Son Dae-Ho (; born September 11, 1981) is a South Korean football player. Son is a tough defender who utilizes his own height and strong pressure. His nickname is 'tough guy' in K-League.

Club career 
In 2002, Son joined Suwon Samsung Bluewings, and in 2005, he transferred to Chunnam Dragons. However, he was traded with Kim Do-Kyun and transferred to Seongnam Ilhwa Chunma. In 2007, he contributed much to his team and Seongnam Ilhwa Chunma got second place in the league.

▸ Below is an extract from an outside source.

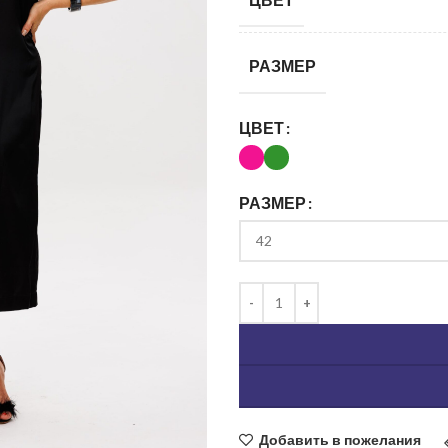
РАЗМЕР
ЦВЕТ
РАЗМЕР
ь изображение
Добавить в пожелания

However, in 2008, the coach changed from Kim Hak-Beom to Shin Tae-Yong due to the poor performance and he got traded Incheon United After that, in order to finish his military duty, he tried to enter Sangju Sangmu Phoenix. But failed with date calculation, he got started the Social Service Personnel, the supplement system of the military duty. He returned to Incheon United in January 2012, playing as defensive midfielder for Incheon United with Kim Nam-il. His performance was prodigious in terms of both quantity and quality with his veteran experience in spite of his two years career break.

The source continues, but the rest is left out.